TASK INSTRUCTIONS - Every line in the material below that includes "επόπτρια" should be copied.

DATASET -
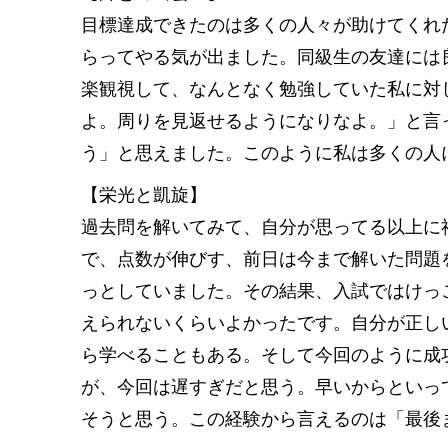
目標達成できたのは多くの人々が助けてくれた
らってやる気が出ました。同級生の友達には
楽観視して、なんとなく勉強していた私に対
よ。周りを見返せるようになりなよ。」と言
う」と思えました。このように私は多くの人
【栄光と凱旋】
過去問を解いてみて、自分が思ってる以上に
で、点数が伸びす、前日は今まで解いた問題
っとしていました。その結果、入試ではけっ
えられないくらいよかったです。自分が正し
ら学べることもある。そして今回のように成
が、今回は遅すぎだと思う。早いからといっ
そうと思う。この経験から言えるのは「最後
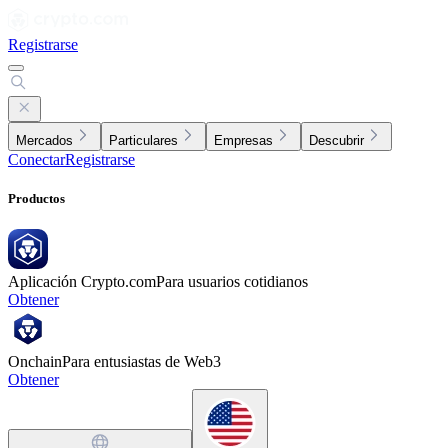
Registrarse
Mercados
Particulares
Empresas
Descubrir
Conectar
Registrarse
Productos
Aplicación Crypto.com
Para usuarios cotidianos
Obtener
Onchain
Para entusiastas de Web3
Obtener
==
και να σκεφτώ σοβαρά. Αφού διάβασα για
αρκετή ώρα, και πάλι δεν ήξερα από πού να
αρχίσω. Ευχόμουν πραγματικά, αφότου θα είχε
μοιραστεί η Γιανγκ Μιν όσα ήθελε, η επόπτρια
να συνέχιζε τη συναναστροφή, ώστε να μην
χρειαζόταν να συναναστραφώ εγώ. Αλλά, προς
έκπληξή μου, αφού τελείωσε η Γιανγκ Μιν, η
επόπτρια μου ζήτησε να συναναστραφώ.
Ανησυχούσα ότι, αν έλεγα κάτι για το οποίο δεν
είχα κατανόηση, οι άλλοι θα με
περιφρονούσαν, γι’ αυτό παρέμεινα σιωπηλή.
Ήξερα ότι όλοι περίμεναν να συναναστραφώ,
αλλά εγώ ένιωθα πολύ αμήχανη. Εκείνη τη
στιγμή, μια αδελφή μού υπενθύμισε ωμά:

PROBLEM SOLUTION -
μοιραστεί η Γιανγκ Μιν όσα ήθελε, η επόπτρια
επόπτρια μου ζήτησε να συναναστραφώ.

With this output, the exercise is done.